Riak at inagist.com
At inagist.com we have been using Riak and yes we are loving it. We moved away from Cassandra after it started taxing our limited resources. The nice thing about Cassandra was the data model. Super columns allowed us to store metadata for a resource as needed. For example the retweets and replies of a tweet were stored in their own super columns associated with a tweet and we could pull it out as needed. Concurrency issues were also not a bother. We could do simultaneous updates to columns and super columns and not worry about data consistency issues. This is seriously tricky when maintaining tweet statistics. Popular tweets keep getting retweeted and replied to concurrently by many people.

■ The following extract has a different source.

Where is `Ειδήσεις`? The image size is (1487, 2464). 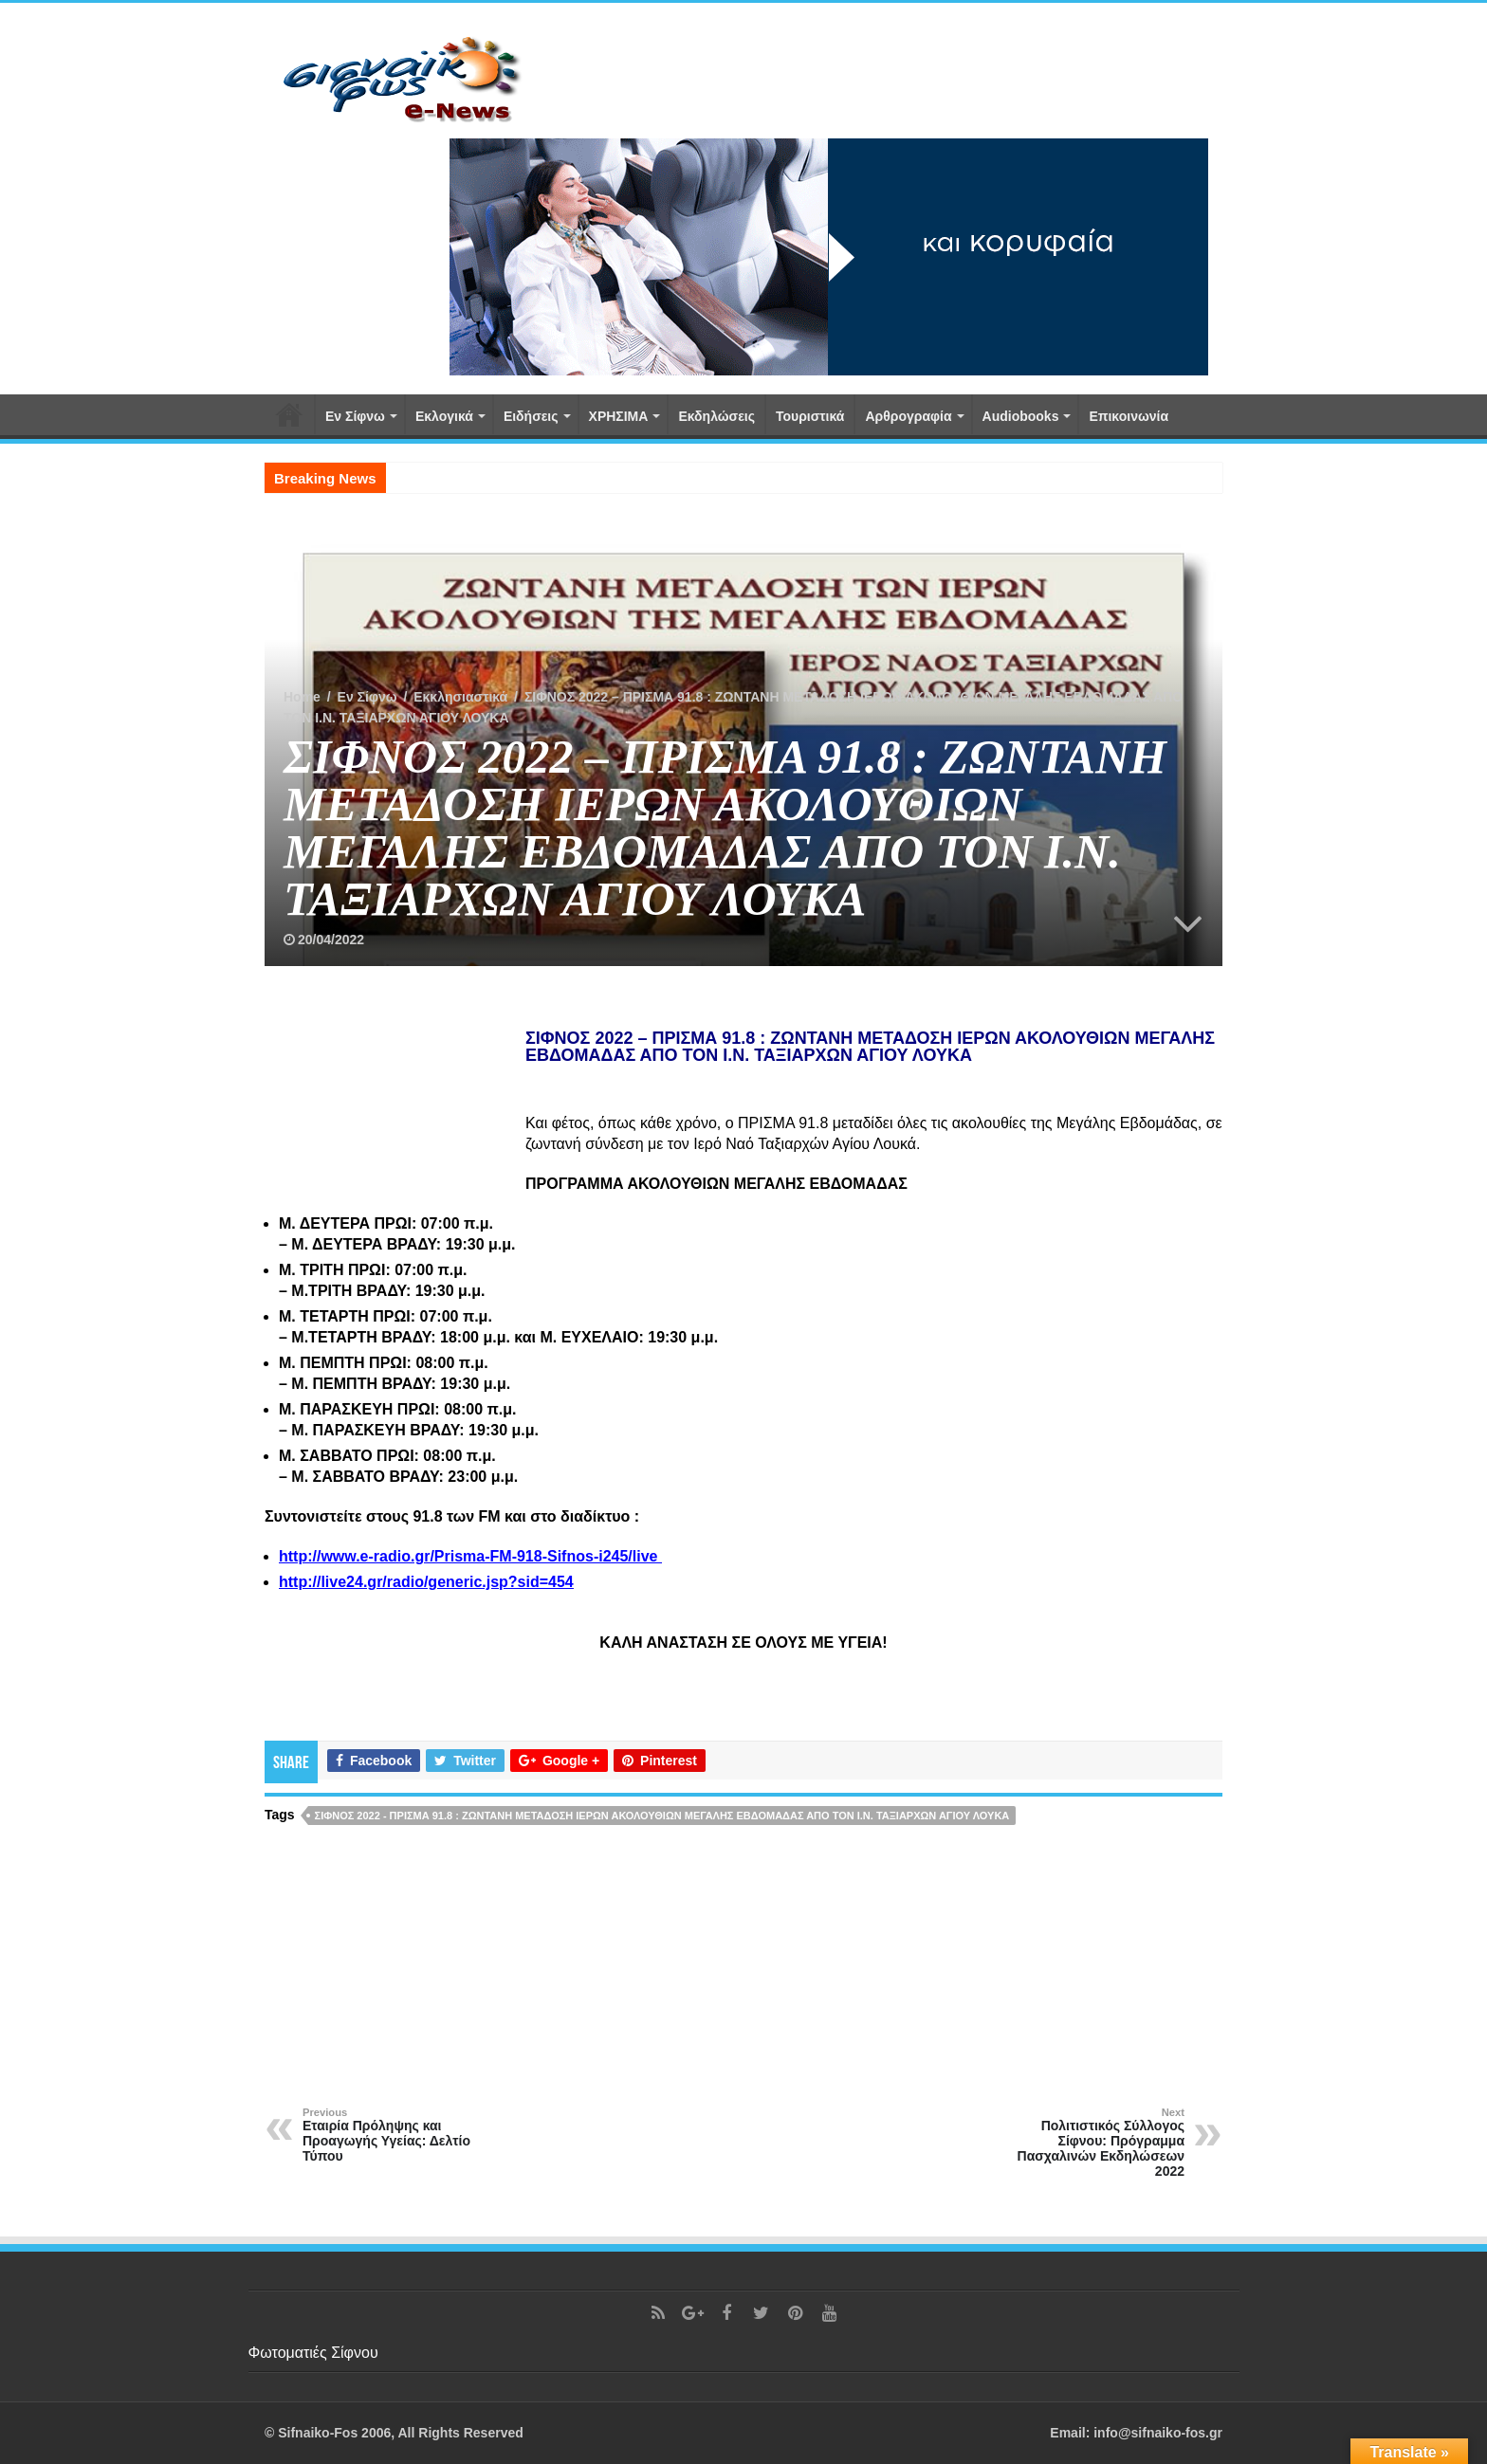 Ειδήσεις is located at coordinates (531, 416).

When looking for alternatives Riak was our first choice primarily because of it being in Erlang and since it had a map-reduce option which looked seriously promising. The ability to have a choice of backends was another compelling factor. Here are some of the interesting stuff that we have worked out in using Riak.

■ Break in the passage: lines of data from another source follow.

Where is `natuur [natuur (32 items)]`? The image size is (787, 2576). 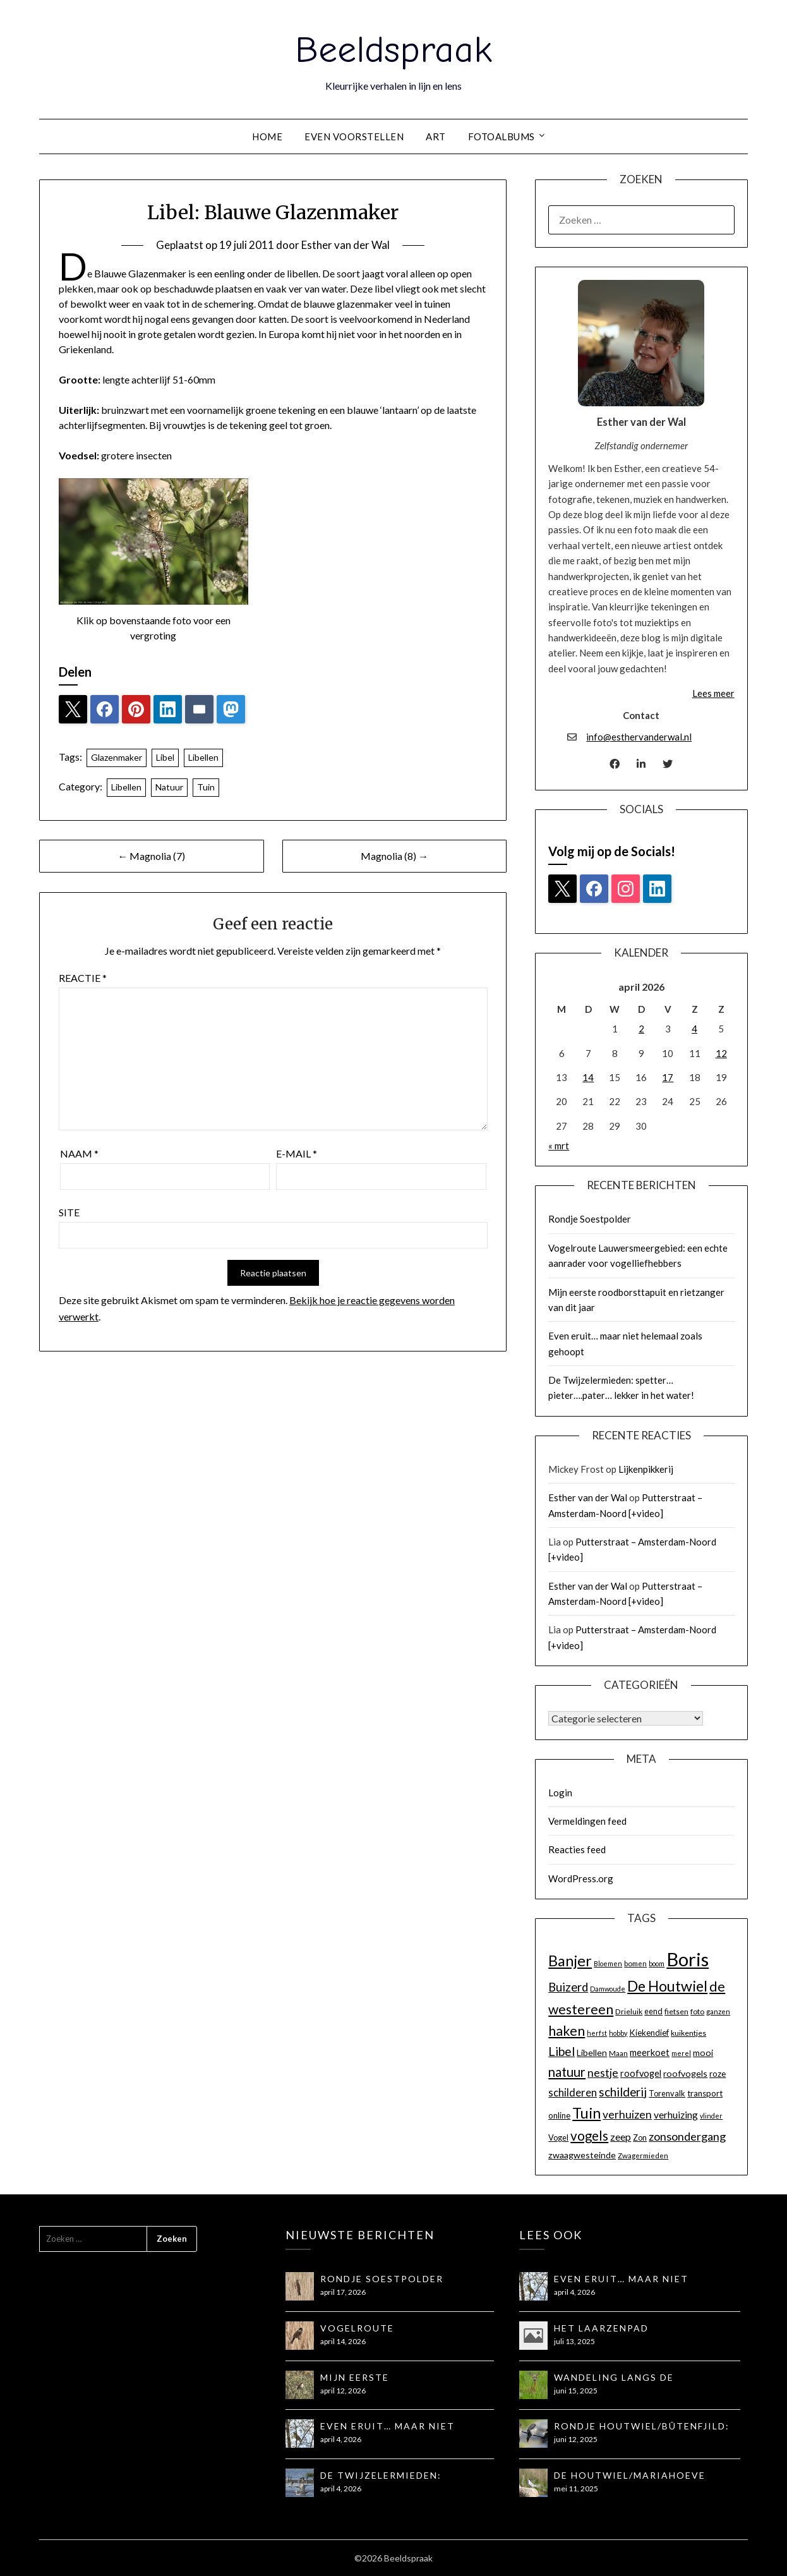 natuur [natuur (32 items)] is located at coordinates (567, 2071).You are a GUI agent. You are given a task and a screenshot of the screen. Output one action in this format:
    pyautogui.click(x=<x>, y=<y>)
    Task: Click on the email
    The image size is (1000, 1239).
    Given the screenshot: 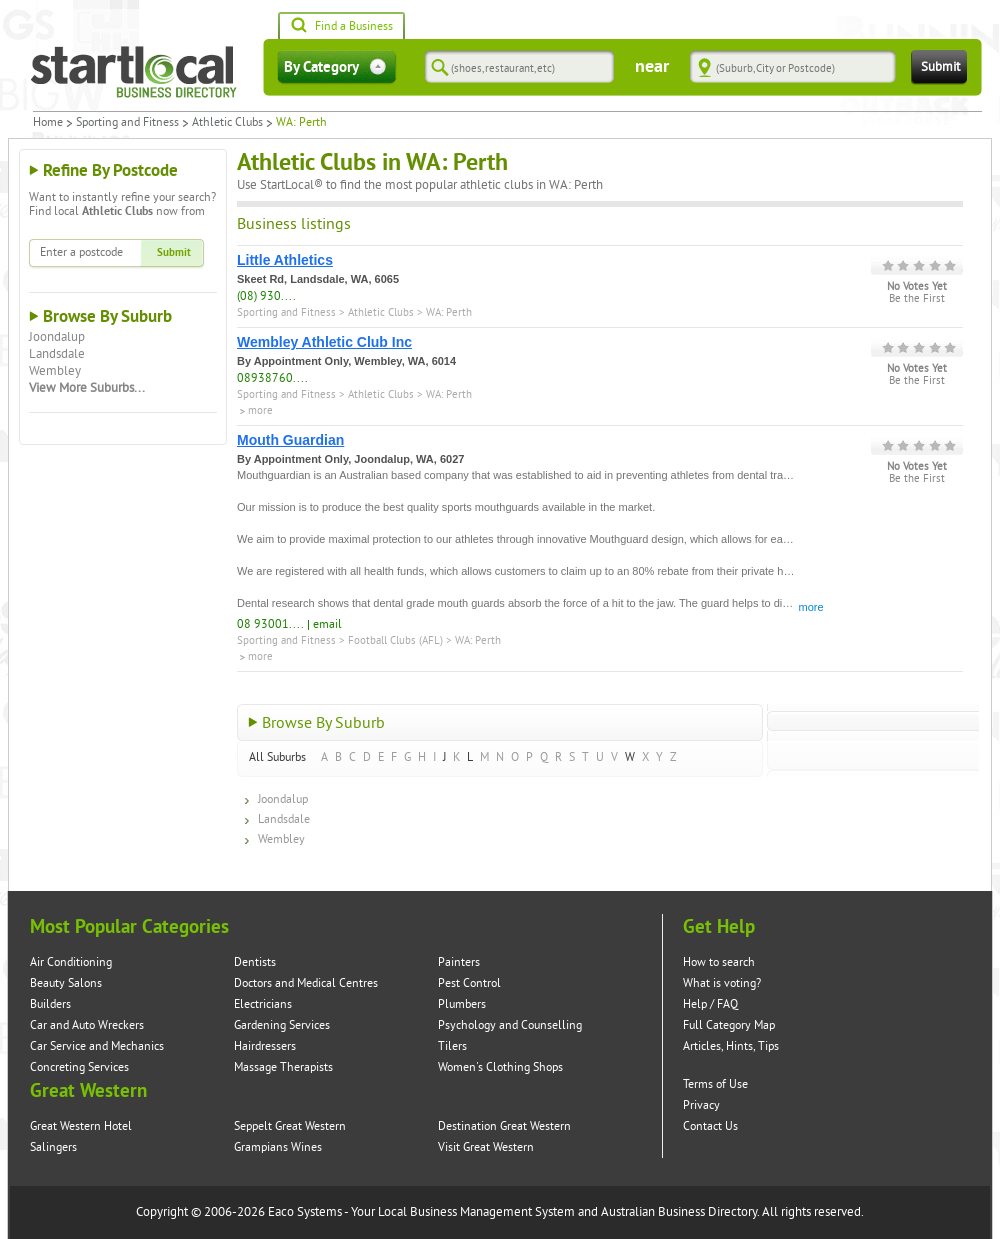 What is the action you would take?
    pyautogui.click(x=327, y=624)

Using the Data model to our advantage
At the heart of Riak everything is a key-value. All metadata is associated with the value and has to be read and updated as a single unit. The most interesting metadata is of-course the Links that you store along with a keys value. Interesting because Riak's map reduce has an extra option called link walking. This allows you to filter the links on a document by tag or bucket and feed the linked documents to the next phase. Infact Riak's map-reduce allows you to have any combination of link, map, reduce options to process your data. And yes these are optional too. So infact you can have a link-reduce, link-link-reduce or link-link type queries too.
Why is this interesting? It allows us to store metadata on a seperate resource and link it to the main resource. Meaning we could have say 10 buckets storing the ids of the retweets as Links and the main resource has a link to these 10 buckets. You could parse through this list of with a link-link query. This reduces the contention on one resource for updates, parallelizes the read and spreads it across the cluster. We store replies and retweet details of a tweet in this model.

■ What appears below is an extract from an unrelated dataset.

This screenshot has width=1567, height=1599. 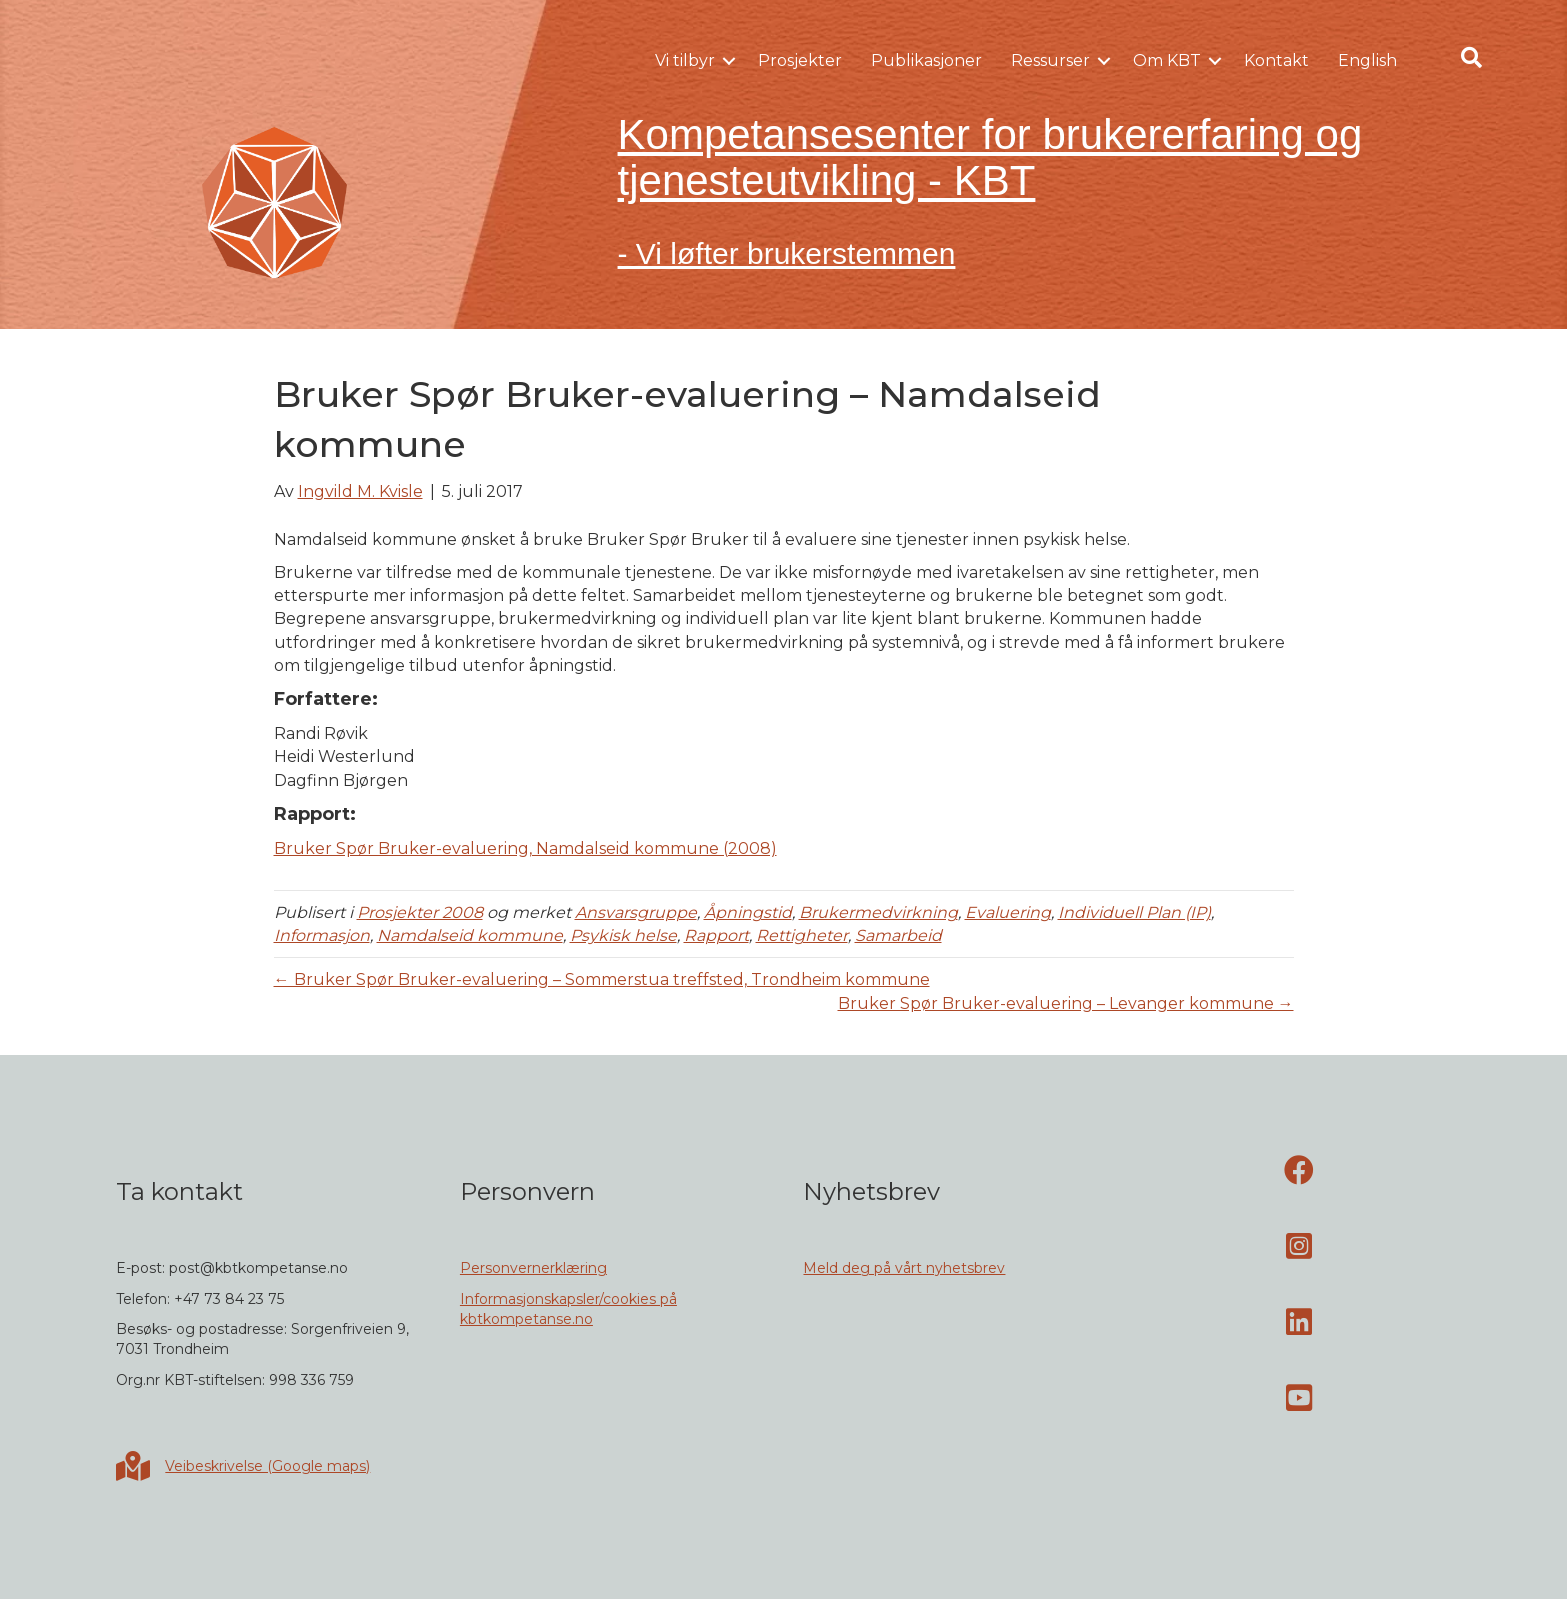 I want to click on ← Bruker Spør Bruker-evaluering – Sommerstua treffsted, Trondheim kommune, so click(x=602, y=979).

A link has three attributes Bucket, Key and Tag. Its supposed to refer to a Bucket and Key if you intend to further get data out of the linked document. But if you know what you are upto this allows to do for some serious extra data management. We currently store some tweet meta-data in Bucket and Key with a well known tag. When we later want to query for all replies to a
tweet we do a link-link-reduce on well known tags and get the replies or retweets out. I'm not getting into specifics but it should give you the idea.
Interfacing with Riak
Most references point to using Riak via the HTTP interface or via the protocol buffers client. Great if you are working from a non Erlang environment.
We currently use the built in client for Riak over the protocol buffers client. With the main processing being in Erlang, and being a distributed app at that, there was no point in going thru extra layers to get into Riak. This also gives us some interesting options, like for example the "Your Friends" tab on the conversations page that you see once you log into inagist.com. This does a link-link-reduce-reduce where an extra reduce talks to remote erlang process for the logged in user to filter out only replies from his followers. See it in action on a popular tweet like this one from @BarackObama. Mind you the "Your Friends" feature will work only after your account is enabled on inagist.com, but the Popular tab works for anyone and pulls out only the replies which are of interest.
Storage options
And yes the back-end, currently we run the innostore back-end based on Embedded Innodb. This kind of makes Riak a distribution layer over a trusted storage layer. Of the back-ends available this has worked best for us giving a consistent performance along with being reasonable on the resource usage. But the biggest factor here is that it gives an option to plugin what you want like the trial we did with Tokyo Cabinet.
Our biggest bottle neck now is the disk space, we keep pruning the data set at a failry fast pace, roughly one week of data is all that we hold. We get a little above 5 million tweets a day from the twitter pipe and we keep cleaning out as the disks fill up.
A big thank you to the guys at Basho for Riak, its seriously awesome.